> [DATA SHOWN]:
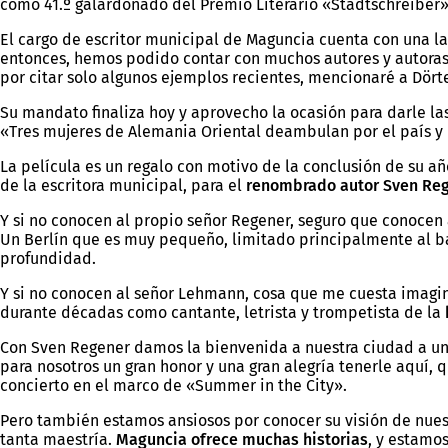
como 41.º galardonado del Premio Literario «Stadtschreiber
El cargo de escritor municipal de Maguncia cuenta con una lar
entonces, hemos podido contar con muchos autores y autoras
por citar solo algunos ejemplos recientes, mencionaré a Dört
Su mandato finaliza hoy y aprovecho la ocasión para darle l
«Tres mujeres de Alemania Oriental deambulan por el país y 
La película es un regalo con motivo de la conclusión de su a
de la escritora municipal, para el
renombrado autor Sven Re
Y si no conocen al propio señor Regener, seguro que conocen 
Un Berlín que es muy pequeño, limitado principalmente al ba
profundidad.
Y si no conocen al señor Lehmann, cosa que me cuesta imaginar
durante décadas como cantante, letrista y trompetista de la
Con Sven Regener damos la bienvenida a nuestra ciudad a un 
para nosotros un gran honor y una gran alegría tenerle aquí,
concierto en el marco de «Summer in the City».
Pero también estamos ansiosos por conocer su visión de nuest
tanta maestría.
Maguncia ofrece muchas historias
, y estamo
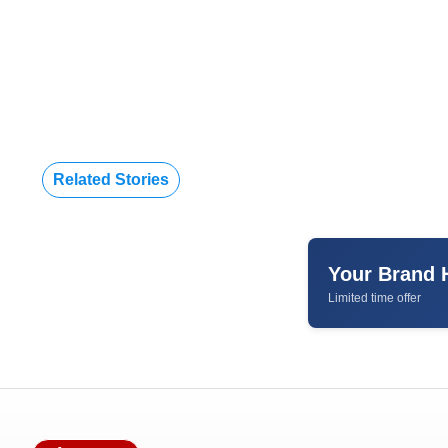
Related Stories
Your Brand 
Limited time offer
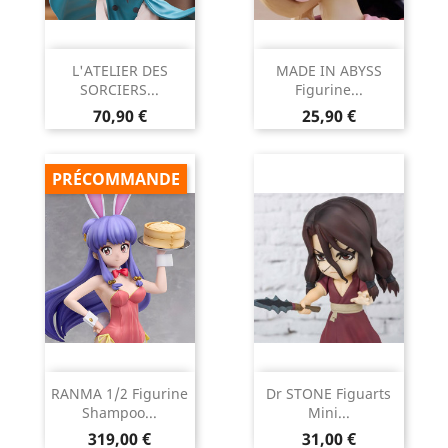
L'ATELIER DES
MADE IN ABYSS
SORCIERS...
Figurine...
Prix
Prix
70,90 €
25,90 €
PRÉCOMMANDE
RANMA 1/2 Figurine
Dr STONE Figuarts
Shampoo...
Mini...
Prix
Prix
319,00 €
31,00 €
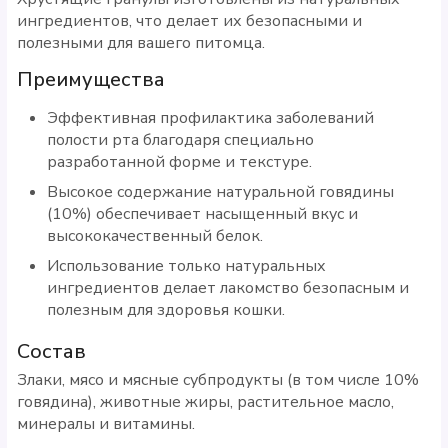
ингредиентов, что делает их безопасными и
полезными для вашего питомца.
Преимущества
Эффективная профилактика заболеваний
полости рта благодаря специально
разработанной форме и текстуре.
Высокое содержание натуральной говядины
(10%) обеспечивает насыщенный вкус и
высококачественный белок.
Использование только натуральных
ингредиентов делает лакомство безопасным и
полезным для здоровья кошки.
Состав
Злаки, мясо и мясные субпродукты (в том числе 10%
говядина), животные жиры, растительное масло,
минералы и витамины.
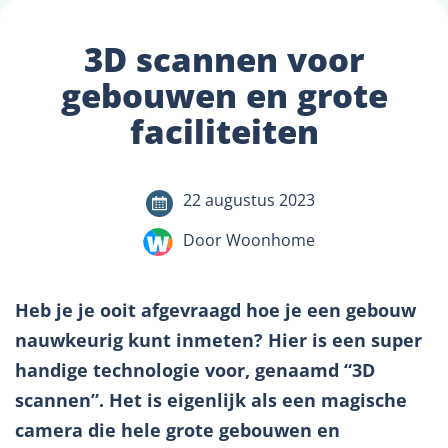
3D scannen voor
gebouwen en grote
faciliteiten
22 augustus 2023
Door Woonhome
Heb je je ooit afgevraagd hoe je een gebouw
nauwkeurig kunt inmeten? Hier is een super
handige technologie voor, genaamd “3D
scannen”. Het is eigenlijk als een magische
camera die hele grote gebouwen en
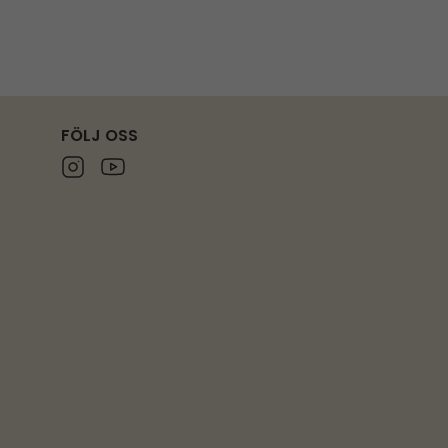
FÖLJ OSS
Instagram
Youtube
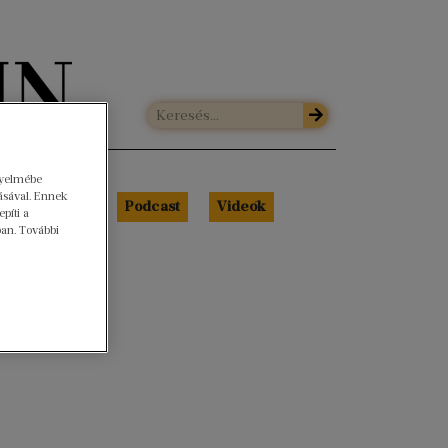
gyelmébe
ásával. Ennek
Libri Portré
Podcast
Videók
píti a
ban. További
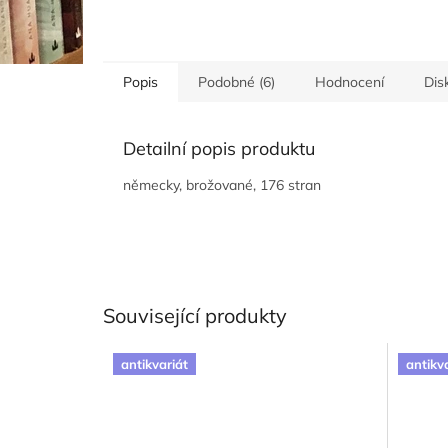
Popis
Podobné (6)
Hodnocení
Dis
Detailní popis produktu
německy, brožované, 176 stran
Související produkty
antikvariát
antikv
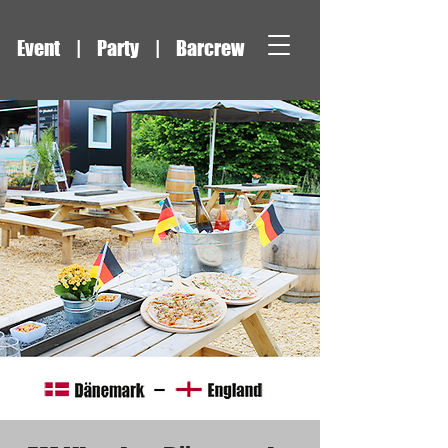
Event | Party | Barcrew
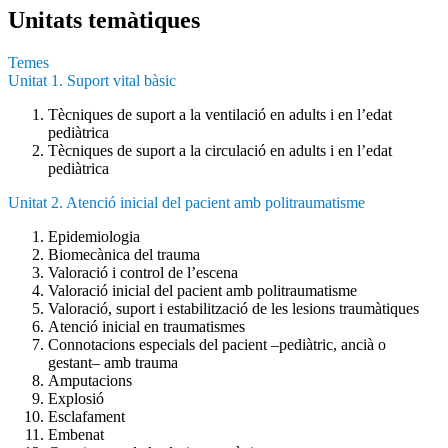
Unitats temàtiques
Temes
Unitat 1. Suport vital bàsic
Tècniques de suport a la ventilació en adults i en l’edat
pediàtrica
Tècniques de suport a la circulació en adults i en l’edat
pediàtrica
Unitat 2. Atenció inicial del pacient amb politraumatisme
Epidemiologia
Biomecànica del trauma
Valoració i control de l’escena
Valoració inicial del pacient amb politraumatisme
Valoració, suport i estabilització de les lesions traumàtiques
Atenció inicial en traumatismes
Connotacions especials del pacient –pediàtric, ancià o
gestant– amb trauma
Amputacions
Explosió
Esclafament
Embenat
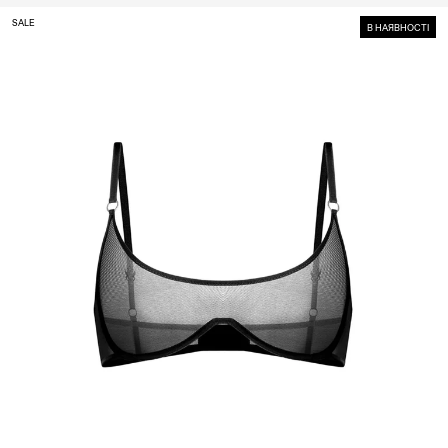
SALE
В НАЯВНОСТІ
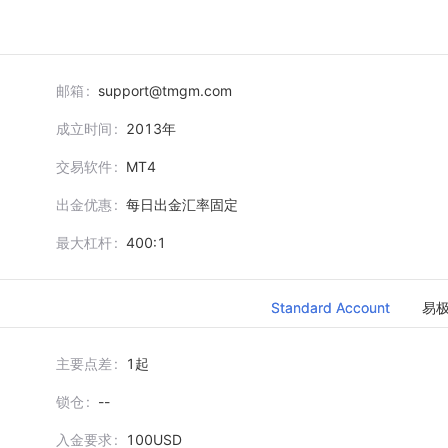
邮箱
support@tmgm.com
成立时间
2013
年
交易软件
MT4
出金优惠
每日出金汇率固定
最大杠杆
400:1
Standard Account
易
主要点差
1起
锁仓
--
入金要求
100USD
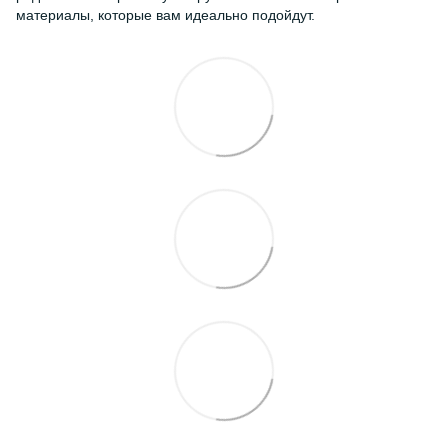
материалы, которые вам идеально подойдут.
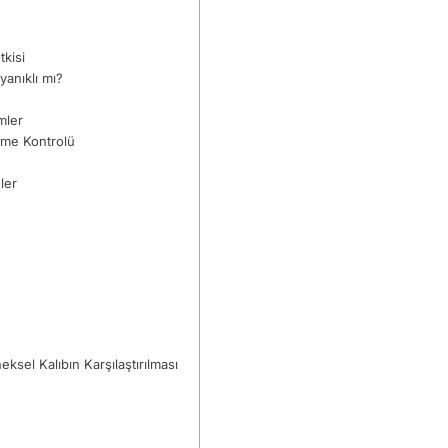
tkisi
yanıklı mı?
mler
rme Kontrolü
ler
eksel Kalıbın Karşılaştırılması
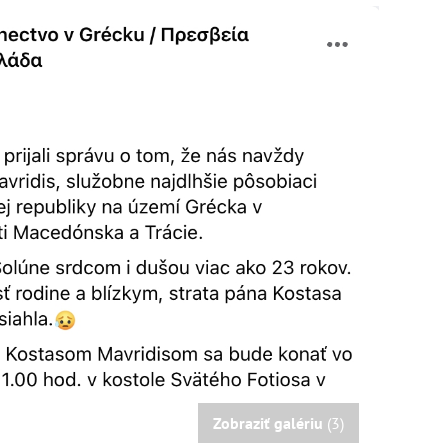
Zobraziť galériu
(3)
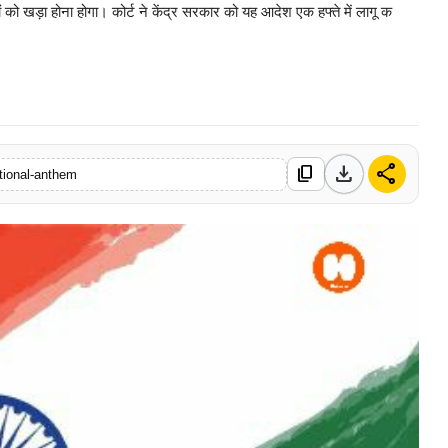
ं को खड़ा होना होगा। कोर्ट ने केंद्र सरकार को यह आदेश एक हफ्ते में लागू क
0 Mar, 2026
download
share
content_copy
ational-anthem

> [PROBLEM STATEMENT]:
Please copy out from the data above, without any picture, exactly the lines running from the one that holds "Y si no conocen al señor" through the one that holds "Amputacions", and nothing beyond them.

> [WRITTEN RESPONSE]:
Y si no conocen al señor Lehmann, cosa que me cuesta imaginar
durante décadas como cantante, letrista y trompetista de la
Con Sven Regener damos la bienvenida a nuestra ciudad a un 
para nosotros un gran honor y una gran alegría tenerle aquí,
concierto en el marco de «Summer in the City».
Pero también estamos ansiosos por conocer su visión de nuest
tanta maestría.
Maguncia ofrece muchas historias
, y estamo
Related Stories
Your Brand 
Limited time offer
L'ATELIER DES
MADE IN ABYSS
SORCIERS...
Figurine...
Prix
Prix
70,90 €
25,90 €
PRÉCOMMANDE
RANMA 1/2 Figurine
Dr STONE Figuarts
Shampoo...
Mini...
Prix
Prix
319,00 €
31,00 €
ингредиентов, что делает их безопасными и
полезными для вашего питомца.
Преимущества
Эффективная профилактика заболеваний
полости рта благодаря специально
разработанной форме и текстуре.
Высокое содержание натуральной говядины
(10%) обеспечивает насыщенный вкус и
высококачественный белок.
Использование только натуральных
ингредиентов делает лакомство безопасным и
полезным для здоровья кошки.
Состав
Злаки, мясо и мясные субпродукты (в том числе 10%
говядина), животные жиры, растительное масло,
минералы и витамины.
3D scannen voor
gebouwen en grote
faciliteiten
22 augustus 2023
Door Woonhome
Heb je je ooit afgevraagd hoe je een gebouw
nauwkeurig kunt inmeten? Hier is een super
handige technologie voor, genaamd “3D
scannen”. Het is eigenlijk als een magische
camera die hele grote gebouwen en
FÖLJ OSS
Instagram
Youtube
gyelmébe
ásával. Ennek
Libri Portré
Podcast
Videók
píti a
ban. További
Popis
Podobné (6)
Hodnocení
Dis
Detailní popis produktu
německy, brožované, 176 stran
Související produkty
antikvariát
antikv
Event | Party | Barcrew
Unitats temàtiques
Temes
Unitat 1. Suport vital bàsic
Tècniques de suport a la ventilació en adults i en l’edat
pediàtrica
Tècniques de suport a la circulació en adults i en l’edat
pediàtrica
Unitat 2. Atenció inicial del pacient amb politraumatisme
Epidemiologia
Biomecànica del trauma
Valoració i control de l’escena
Valoració inicial del pacient amb politraumatisme
Valoració, suport i estabilització de les lesions traumàtiques
Atenció inicial en traumatismes
Connotacions especials del pacient –pediàtric, ancià o
gestant– amb trauma
Amputacions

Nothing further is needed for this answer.